Siri Protocol Cracked 403
First time accepted submitter jisom writes with something that will probably not be working come morning. Quoting the source: "Today, we managed to crack open Siri's protocol. As a result, we are able to use Siri's recognition engine from any device. Yes, that means anyone could now write an Android app that uses the real Siri! Or use Siri on an iPad! And we're going to share this know-how with you."
Basically, Siri sends the data to the processing server using non-standard HTTP extensions. Of note is that the audio is encoded using Ogg Speex.
Re:Slightly less impressed (Score:5, Interesting)
Doing the processing on the server seems very slow to me - I can find a contact much faster by pressing the first few letters than waiting for the round-trip latency to siri.
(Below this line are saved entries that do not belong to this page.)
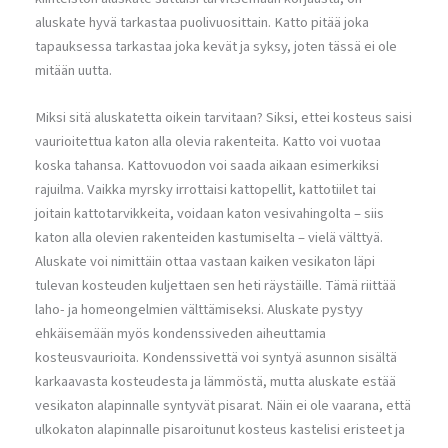
aluskate hyvä tarkastaa puolivuosittain. Katto pitää joka
tapauksessa tarkastaa joka kevät ja syksy, joten tässä ei ole
mitään uutta.
Miksi sitä aluskatetta oikein tarvitaan? Siksi, ettei kosteus saisi
vaurioitettua katon alla olevia rakenteita. Katto voi vuotaa
koska tahansa. Kattovuodon voi saada aikaan esimerkiksi
rajuilma. Vaikka myrsky irrottaisi kattopellit, kattotiilet tai
joitain kattotarvikkeita, voidaan katon vesivahingolta – siis
katon alla olevien rakenteiden kastumiselta – vielä välttyä.
Aluskate voi nimittäin ottaa vastaan kaiken vesikaton läpi
tulevan kosteuden kuljettaen sen heti räystäille. Tämä riittää
laho- ja homeongelmien välttämiseksi. Aluskate pystyy
ehkäisemään myös kondenssiveden aiheuttamia
kosteusvaurioita. Kondenssivettä voi syntyä asunnon sisältä
karkaavasta kosteudesta ja lämmöstä, mutta aluskate estää
vesikaton alapinnalle syntyvät pisarat. Näin ei ole vaarana, että
ulkokaton alapinnalle pisaroitunut kosteus kastelisi eristeet ja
Heaps of people have tried to demo siri to me and most of the time it was a gimick that failed badly - either was slower than manual methods or just innacurate.
Re:You still need iPhone 4S (Score:5, Interesting)
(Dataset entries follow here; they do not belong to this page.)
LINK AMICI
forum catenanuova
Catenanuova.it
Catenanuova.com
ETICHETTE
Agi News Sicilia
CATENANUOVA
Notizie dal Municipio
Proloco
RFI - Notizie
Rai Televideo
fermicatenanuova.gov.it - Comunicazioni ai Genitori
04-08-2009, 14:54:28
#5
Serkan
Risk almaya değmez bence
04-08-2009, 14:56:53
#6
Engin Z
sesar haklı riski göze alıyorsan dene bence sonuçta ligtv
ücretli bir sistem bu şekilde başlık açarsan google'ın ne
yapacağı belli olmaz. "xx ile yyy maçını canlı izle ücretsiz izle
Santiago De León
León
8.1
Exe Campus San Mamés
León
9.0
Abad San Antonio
Re:You still need iPhone 4S (Score:4, Interesting)
Genuine question... couldn't you just get the GUIDs of existing valid iPhones?
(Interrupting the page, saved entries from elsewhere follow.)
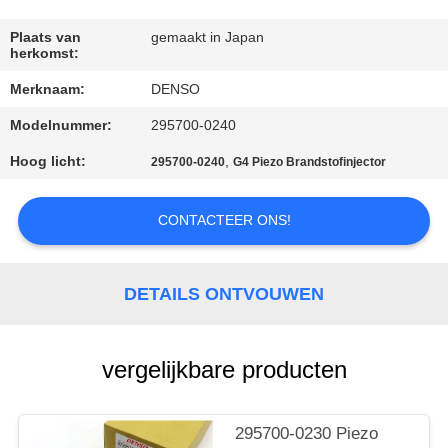
CONTACTEER
ONS
Plaats van
gemaakt in Japan
herkomst:
Merknaam:
DENSO
VERZOEK
Modelnummer:
295700-0240
OM EEN
CITAAT
Hoog licht:
,
295700-0240
G4 Piezo Brandstofinjector
CONTACTEER ONS!
SITEMAP
PRIVACY
DETAILS ONTVOUWEN
POLICY
vergelijkbare producten
295700-0230 Piezo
A lesson in client/server security (Score:5, Interesting)
TFA is actually pretty interesting:
Some Apple software (parts of iTunes) goes further and checks that the certificate presented by the server is actually signed by Apple. If the Siri software did this then the server would be impossible to fake man-in-middle-wise without hacking the client itself. Just checking that the certificate is valid is pretty useless protection - any certificate could be valid, what you care about is whether the server is who it says it is.
Re:Win for Xiph (and open source) (Score:4, Interesting)
it's a consortium. Dolby developed AC-3, and some tools they've developed are no doubt in the AAC spec, but AAC is essentially mp3 without the filterbank (which of course changed it a ton), and some nice features like long-term prediction, noise substitution etc etc.
Re:The scam of Siri (Score:4, Interesting)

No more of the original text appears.